**WHAT YOU NEED TO DO**. Which lines run from the one with "The width and height of the screenshot is (1024, 1513)." through the end of the data? Retype them exactly, without pictures.

Stored records

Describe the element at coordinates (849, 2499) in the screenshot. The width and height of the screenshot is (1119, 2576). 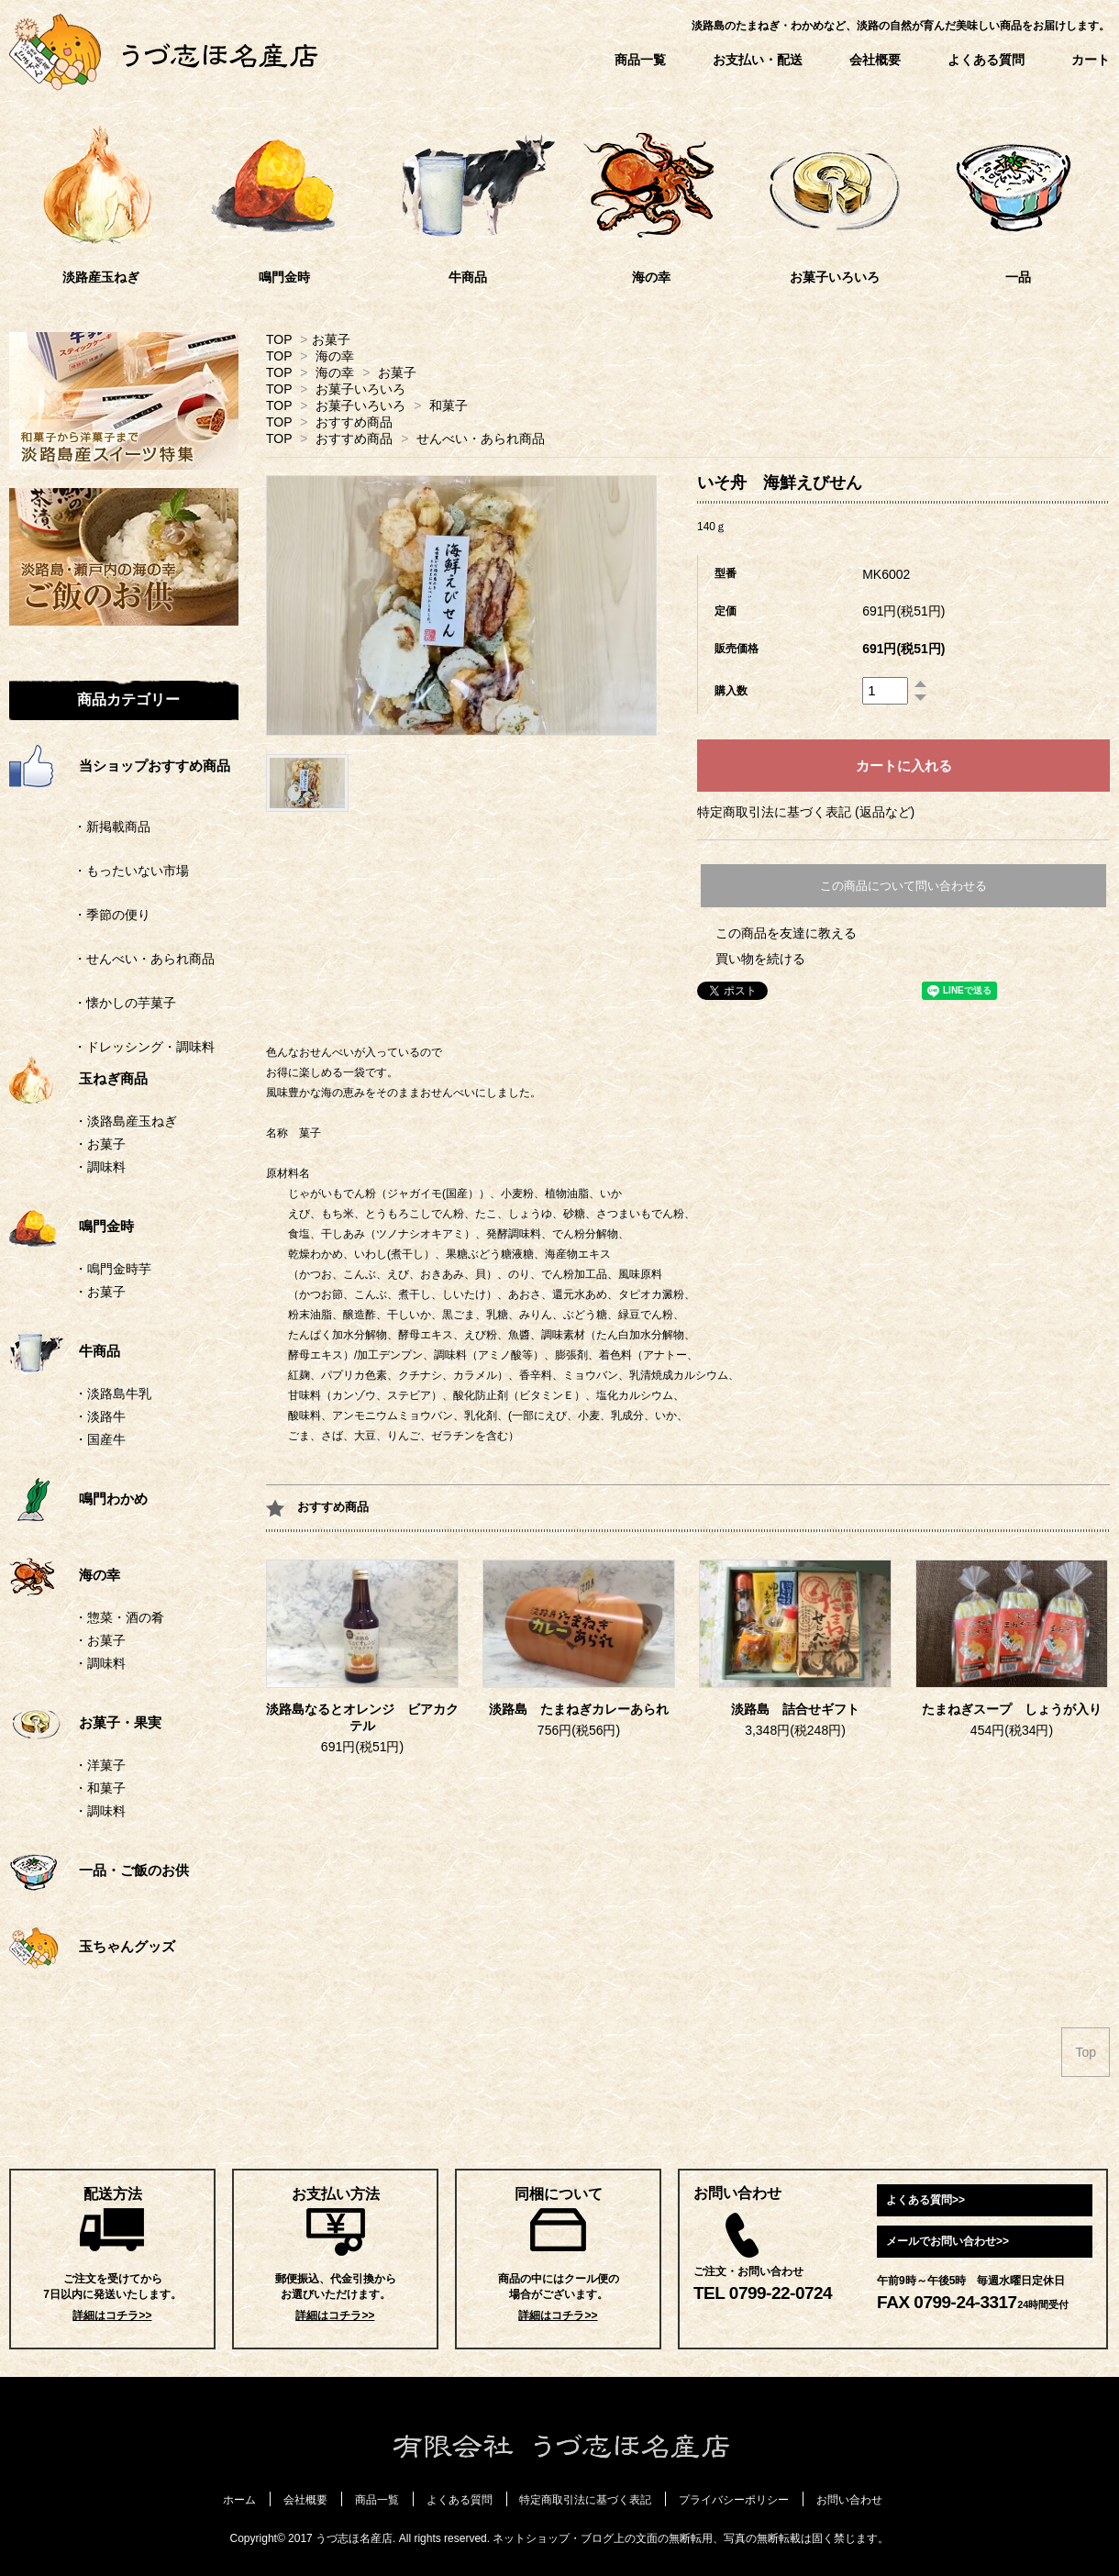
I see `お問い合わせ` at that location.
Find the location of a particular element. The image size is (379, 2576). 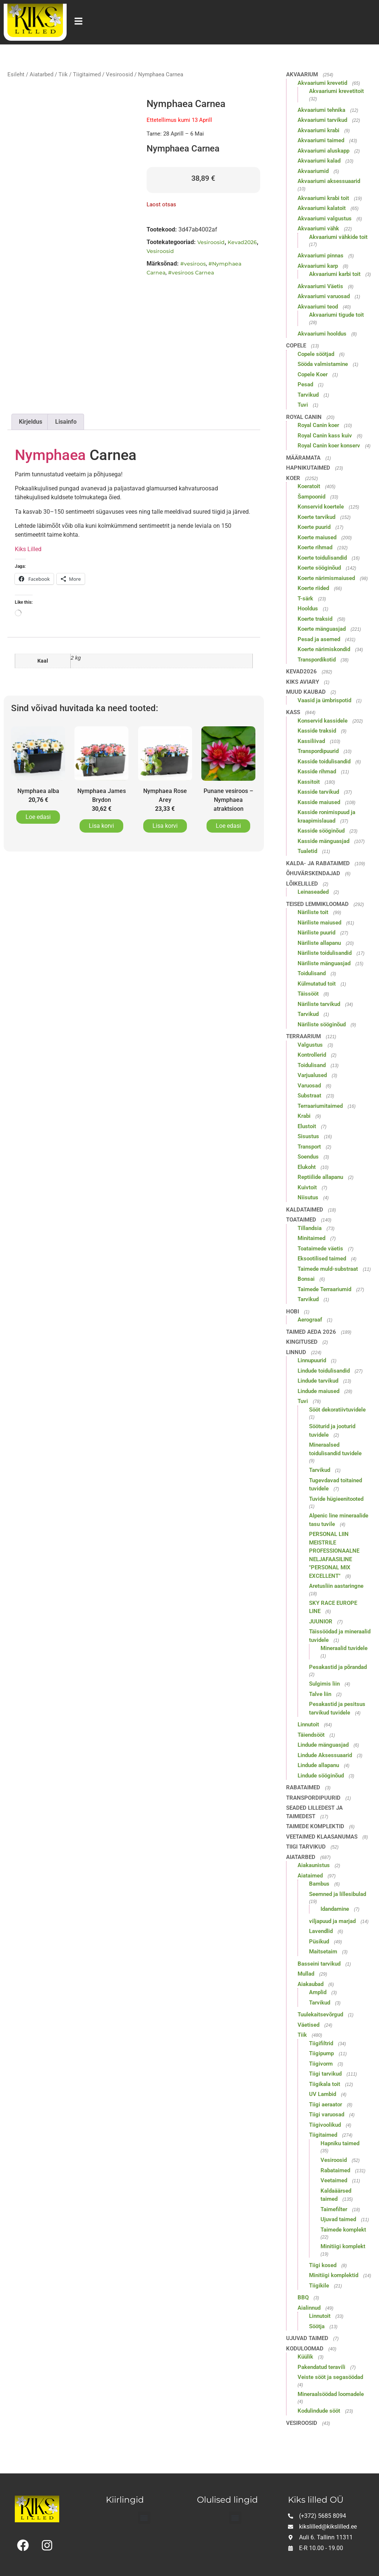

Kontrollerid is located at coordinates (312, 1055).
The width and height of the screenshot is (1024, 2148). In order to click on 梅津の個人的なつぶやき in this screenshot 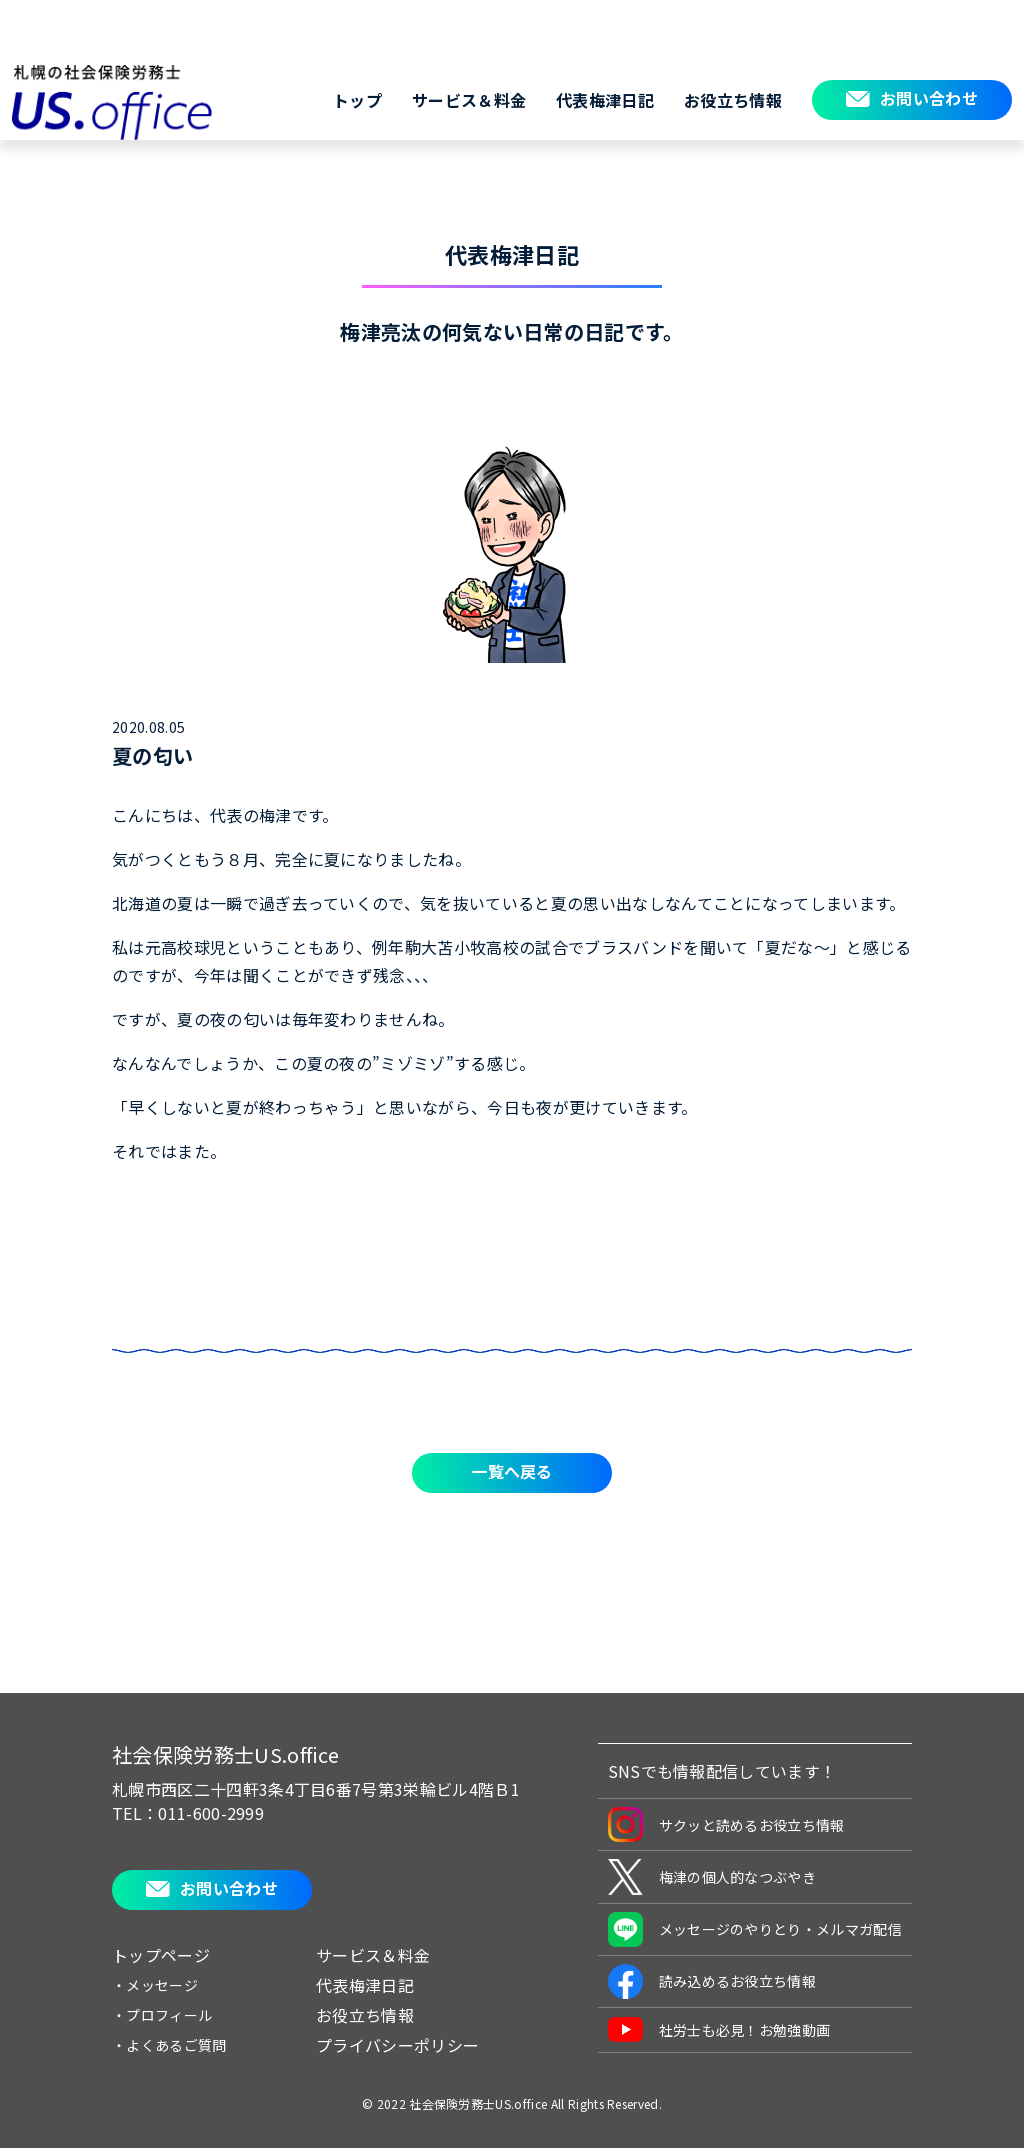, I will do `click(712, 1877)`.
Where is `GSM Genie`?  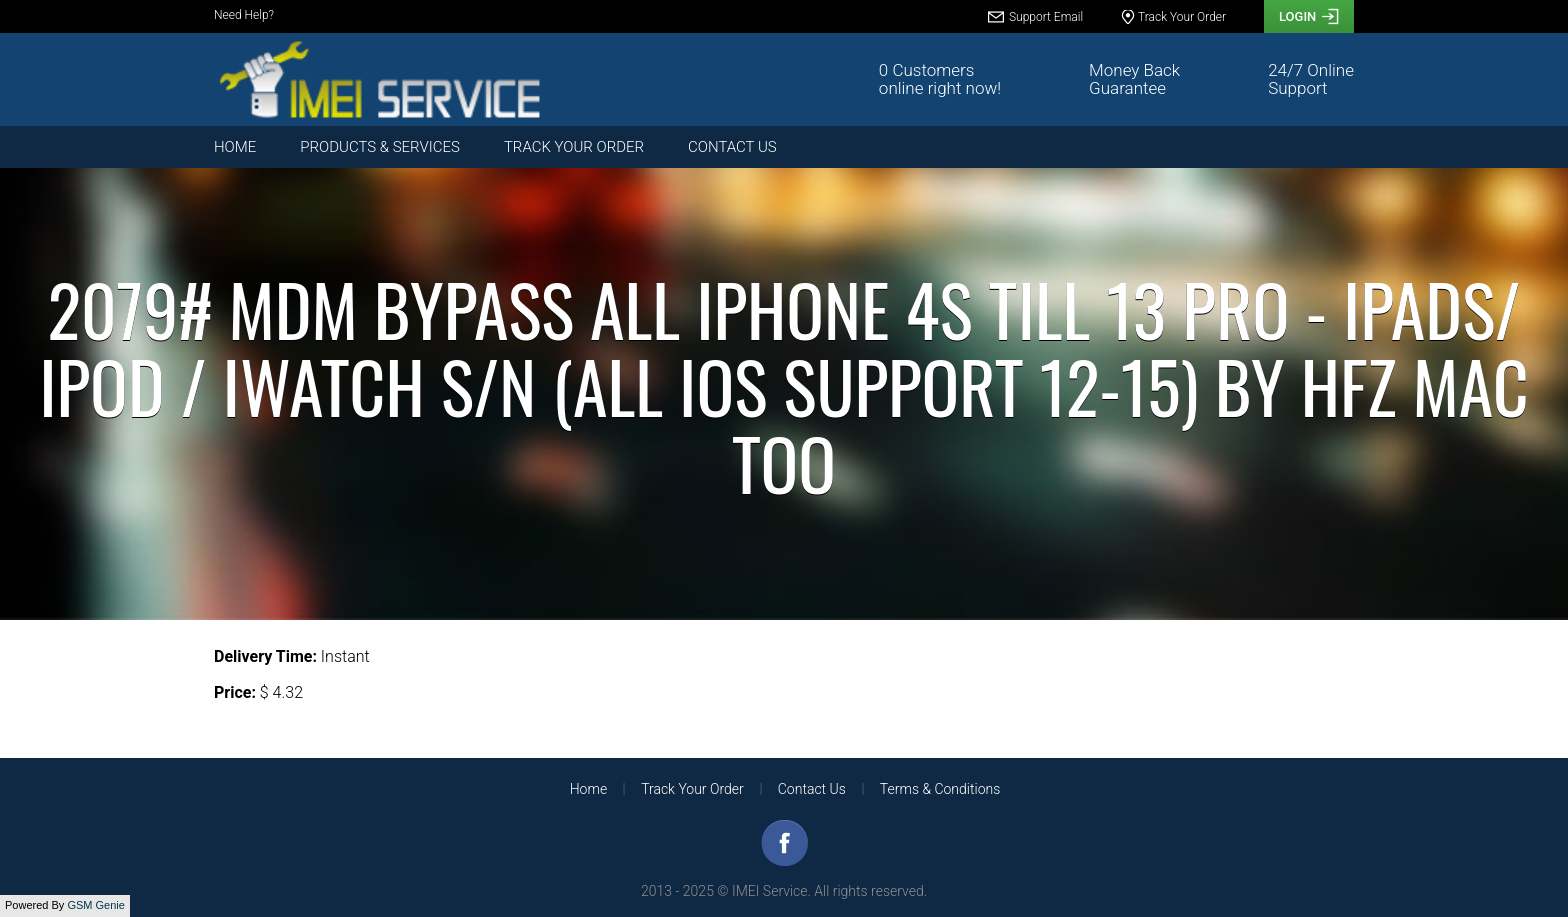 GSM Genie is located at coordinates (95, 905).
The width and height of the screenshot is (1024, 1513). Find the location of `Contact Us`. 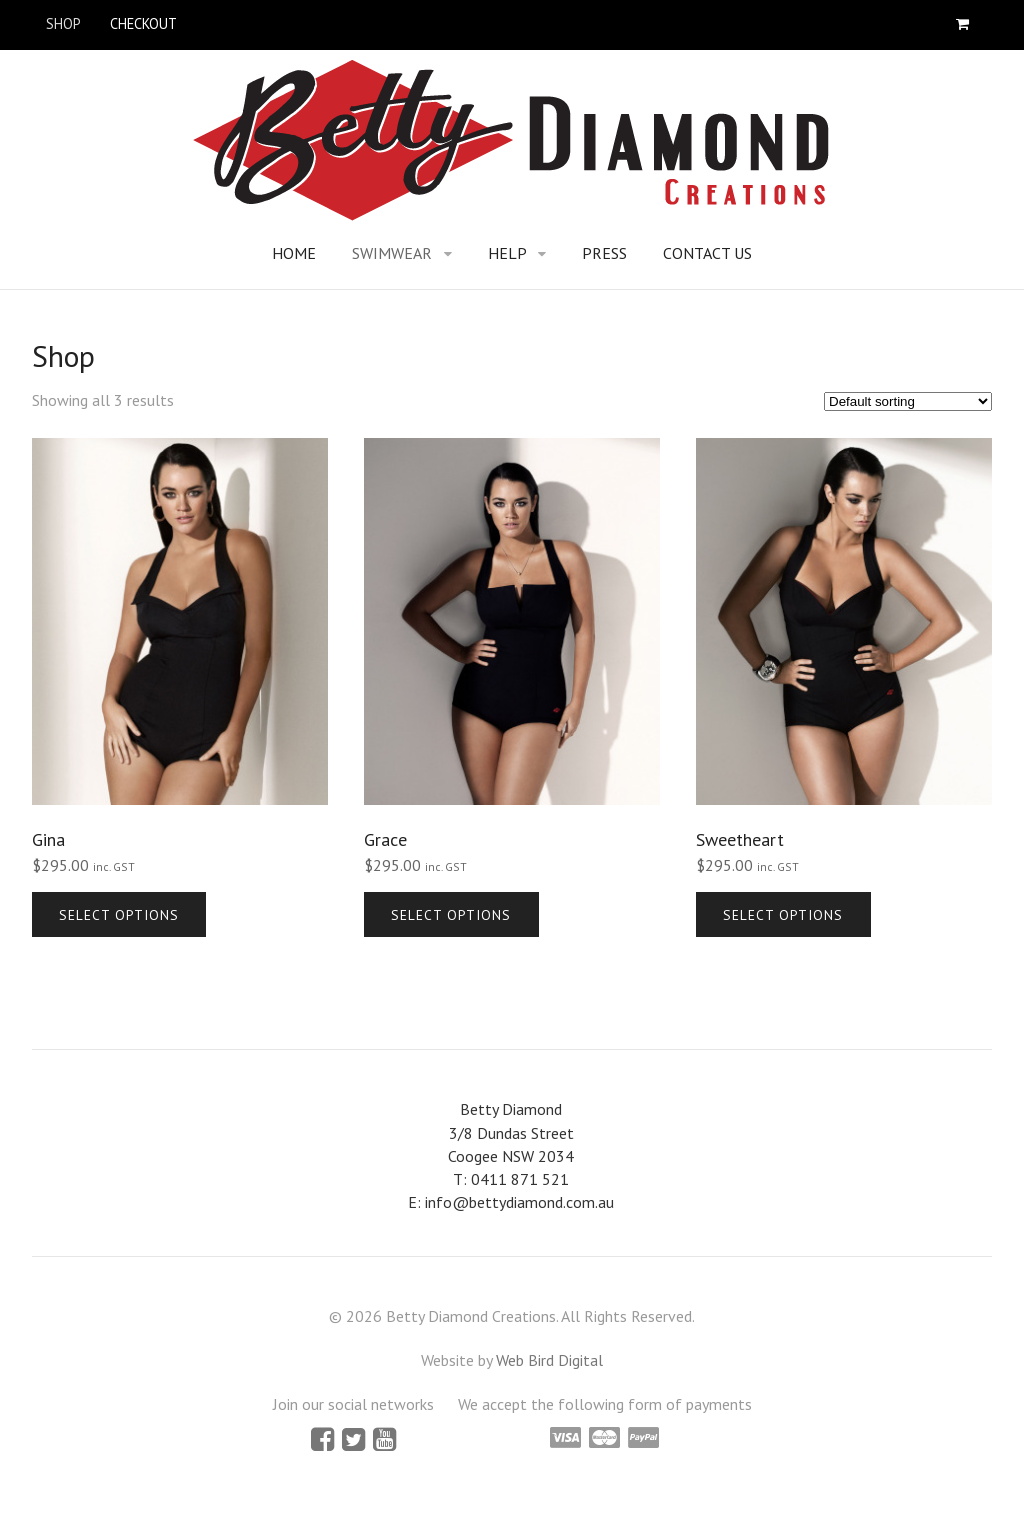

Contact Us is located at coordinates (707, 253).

**EXERCISE RESPONSE**.
The width and height of the screenshot is (1024, 1513). Find the location of `Contact Us`. 

Contact Us is located at coordinates (707, 253).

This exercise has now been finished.